§ What to do: Return verbatim the run of lines that opens with the line holding "ہے، لیکن ہم" and closes with the last line of the records.

Start of Block

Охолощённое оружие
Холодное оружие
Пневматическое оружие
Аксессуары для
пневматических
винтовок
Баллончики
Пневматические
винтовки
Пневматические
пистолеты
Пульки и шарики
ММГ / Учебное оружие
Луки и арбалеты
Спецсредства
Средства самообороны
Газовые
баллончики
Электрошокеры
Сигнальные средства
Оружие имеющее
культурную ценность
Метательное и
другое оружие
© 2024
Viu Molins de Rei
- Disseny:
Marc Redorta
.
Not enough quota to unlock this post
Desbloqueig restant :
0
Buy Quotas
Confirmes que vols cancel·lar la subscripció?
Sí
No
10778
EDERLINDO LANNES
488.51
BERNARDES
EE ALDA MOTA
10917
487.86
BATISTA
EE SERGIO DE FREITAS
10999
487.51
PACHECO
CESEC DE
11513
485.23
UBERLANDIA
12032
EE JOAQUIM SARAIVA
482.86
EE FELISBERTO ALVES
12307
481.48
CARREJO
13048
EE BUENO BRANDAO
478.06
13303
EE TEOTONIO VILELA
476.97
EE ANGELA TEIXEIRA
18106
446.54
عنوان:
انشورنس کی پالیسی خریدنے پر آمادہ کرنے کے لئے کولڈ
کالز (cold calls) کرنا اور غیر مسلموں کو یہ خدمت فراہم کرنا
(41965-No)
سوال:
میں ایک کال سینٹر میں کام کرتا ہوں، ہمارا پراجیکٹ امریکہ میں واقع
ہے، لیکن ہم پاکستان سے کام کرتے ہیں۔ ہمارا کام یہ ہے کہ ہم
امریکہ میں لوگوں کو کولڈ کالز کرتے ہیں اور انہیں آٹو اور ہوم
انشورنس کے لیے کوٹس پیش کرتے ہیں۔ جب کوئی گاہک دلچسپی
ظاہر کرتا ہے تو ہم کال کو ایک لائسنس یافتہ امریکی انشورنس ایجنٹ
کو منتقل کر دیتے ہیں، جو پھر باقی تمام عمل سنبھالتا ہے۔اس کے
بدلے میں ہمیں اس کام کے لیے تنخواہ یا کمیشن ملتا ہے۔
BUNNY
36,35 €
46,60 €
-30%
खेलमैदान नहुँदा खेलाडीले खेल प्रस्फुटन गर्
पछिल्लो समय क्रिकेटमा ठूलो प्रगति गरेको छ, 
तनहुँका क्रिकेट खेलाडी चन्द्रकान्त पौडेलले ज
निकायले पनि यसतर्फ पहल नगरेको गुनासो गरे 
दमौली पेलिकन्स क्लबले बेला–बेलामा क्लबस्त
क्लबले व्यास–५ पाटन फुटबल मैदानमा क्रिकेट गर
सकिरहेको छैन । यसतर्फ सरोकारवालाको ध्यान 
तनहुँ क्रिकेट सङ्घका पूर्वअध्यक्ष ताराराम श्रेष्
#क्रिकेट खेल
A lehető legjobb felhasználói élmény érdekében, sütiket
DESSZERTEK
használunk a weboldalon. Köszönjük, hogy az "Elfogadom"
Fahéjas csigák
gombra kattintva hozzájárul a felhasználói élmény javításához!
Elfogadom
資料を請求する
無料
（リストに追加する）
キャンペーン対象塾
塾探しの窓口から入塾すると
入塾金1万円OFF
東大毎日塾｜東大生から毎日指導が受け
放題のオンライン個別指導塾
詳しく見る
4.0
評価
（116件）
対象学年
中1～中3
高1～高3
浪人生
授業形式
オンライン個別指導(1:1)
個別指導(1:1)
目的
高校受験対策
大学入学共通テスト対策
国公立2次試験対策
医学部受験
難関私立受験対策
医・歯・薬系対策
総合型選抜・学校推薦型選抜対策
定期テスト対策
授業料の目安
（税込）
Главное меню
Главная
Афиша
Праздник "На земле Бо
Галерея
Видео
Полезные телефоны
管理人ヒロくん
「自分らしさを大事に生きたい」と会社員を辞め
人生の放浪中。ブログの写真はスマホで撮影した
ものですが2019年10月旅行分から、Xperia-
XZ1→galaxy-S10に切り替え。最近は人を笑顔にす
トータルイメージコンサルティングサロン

End of Block

§ Response for this exercise:
ہے، لیکن ہم پاکستان سے کام کرتے ہیں۔ ہمارا کام یہ ہے کہ ہم
امریکہ میں لوگوں کو کولڈ کالز کرتے ہیں اور انہیں آٹو اور ہوم
انشورنس کے لیے کوٹس پیش کرتے ہیں۔ جب کوئی گاہک دلچسپی
ظاہر کرتا ہے تو ہم کال کو ایک لائسنس یافتہ امریکی انشورنس ایجنٹ
کو منتقل کر دیتے ہیں، جو پھر باقی تمام عمل سنبھالتا ہے۔اس کے
بدلے میں ہمیں اس کام کے لیے تنخواہ یا کمیشن ملتا ہے۔
BUNNY
36,35 €
46,60 €
-30%
खेलमैदान नहुँदा खेलाडीले खेल प्रस्फुटन गर्
पछिल्लो समय क्रिकेटमा ठूलो प्रगति गरेको छ, 
तनहुँका क्रिकेट खेलाडी चन्द्रकान्त पौडेलले ज
निकायले पनि यसतर्फ पहल नगरेको गुनासो गरे 
दमौली पेलिकन्स क्लबले बेला–बेलामा क्लबस्त
क्लबले व्यास–५ पाटन फुटबल मैदानमा क्रिकेट गर
सकिरहेको छैन । यसतर्फ सरोकारवालाको ध्यान 
तनहुँ क्रिकेट सङ्घका पूर्वअध्यक्ष ताराराम श्रेष्
#क्रिकेट खेल
A lehető legjobb felhasználói élmény érdekében, sütiket
DESSZERTEK
használunk a weboldalon. Köszönjük, hogy az "Elfogadom"
Fahéjas csigák
gombra kattintva hozzájárul a felhasználói élmény javításához!
Elfogadom
資料を請求する
無料
（リストに追加する）
キャンペーン対象塾
塾探しの窓口から入塾すると
入塾金1万円OFF
東大毎日塾｜東大生から毎日指導が受け
放題のオンライン個別指導塾
詳しく見る
4.0
評価
（116件）
対象学年
中1～中3
高1～高3
浪人生
授業形式
オンライン個別指導(1:1)
個別指導(1:1)
目的
高校受験対策
大学入学共通テスト対策
国公立2次試験対策
医学部受験
難関私立受験対策
医・歯・薬系対策
総合型選抜・学校推薦型選抜対策
定期テスト対策
授業料の目安
（税込）
Главное меню
Главная
Афиша
Праздник "На земле Бо
Галерея
Видео
Полезные телефоны
管理人ヒロくん
「自分らしさを大事に生きたい」と会社員を辞め
人生の放浪中。ブログの写真はスマホで撮影した
ものですが2019年10月旅行分から、Xperia-
XZ1→galaxy-S10に切り替え。最近は人を笑顔にす
トータルイメージコンサルティングサロン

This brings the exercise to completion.